Effective Learning

Making good links

The connections between events are just as important as the events themselves. It's these links that let us thread events together into a narrative, which our minds are better at remembering.

Two reasonable examples

You may have heard of Galileo Galilei, who dropped balls of different mass from the Tower of Pisa, exploring gravity.

I have that memory of him firmly in my mind - partly because I thought of it while visiting Pisa, while looking at the tower, and while looking at his telescope.

I know he studied physics, and eventually learned that he died in 1642.

Another giant of physics, is Isaac Newton, and I learned he was born in 1643, the year after.

That link is somehow enough for my brain, and all I need in order to remember both dates. It involves:

  • One event happening one year after another
  • Recognising that they're both about a similar "thing" in a sense - physicists
  • Having a personal connection to Pisa, and so to one of the events

For me, that was enough for me to create a useful connection. When I think of one (the death of Galileo, or the birth of Newton), I think of the other.

The link, which I created in TimeToTime.app, just reads:
Galileo Galilei [Death] one year before Isaac Newton [Born]

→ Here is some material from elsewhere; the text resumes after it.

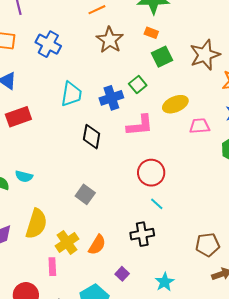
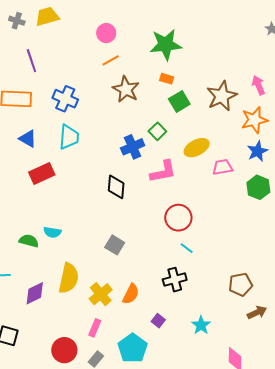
cyan trapezoid: (71, 94) -> (69, 137), moved
pink rectangle: (52, 267) -> (95, 328), moved, turned 30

As another, simpler example, consider Mary Shelley's Frankenstein. I had read that she started writing the story when she was 18. The story was published in 1818. While the link I created doesn't connect two events, it firmly establishes the date for me:
Frankenstein by Mary Shelley [published] in 1818 and written when she was 18

A bad example

Leonardo da Vinci died in 1519. Fran Hals died in 1591. I have seen paintings by both artists, and so I created a link in TimeToTime.app between each, which read:
Fran Hals [Birth]'s date transposes the last two digits of Leonardo da Vinci [Died]

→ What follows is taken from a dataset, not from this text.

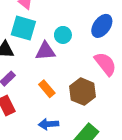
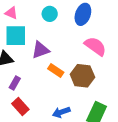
cyan circle: (63, 35) -> (50, 14), moved
orange rectangle: (47, 89) -> (56, 71), moved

It seemed like a good idea at the time. 1519 => 1591 => 1519

However, it didn't help me. I'm sure there are some people who will find that useful, but in my brain, nothing.

Even though the link is between two artists, and I've got a personal connection, the juggling of years didn't help me.

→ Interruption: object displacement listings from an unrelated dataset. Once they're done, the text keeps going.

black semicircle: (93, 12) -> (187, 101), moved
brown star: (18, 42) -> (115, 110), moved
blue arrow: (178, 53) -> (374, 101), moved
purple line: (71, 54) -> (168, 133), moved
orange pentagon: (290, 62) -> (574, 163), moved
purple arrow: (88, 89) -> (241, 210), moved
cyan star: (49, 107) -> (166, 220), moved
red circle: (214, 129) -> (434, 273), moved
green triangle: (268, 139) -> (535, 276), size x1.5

I eventually fixed this by deleting the link, and creating new ones - totally breaking the connection between Frans and Leonardo.

Summary

  • Linking two events is often deeply personal: what works for you may not work for someone else.
  • Make a link that's meaningful. The meaning could relate to the dates of the events, or to the people or other aspects of the events.
  • Look for patterns in the links that work for you.
  • When introducing a date for the first time, or when you have difficulty remembering a date, start adding or tweaking your links.
  • Do revise your Evening Summary, and when you do so, revise the links between the dates that you saw that day as well.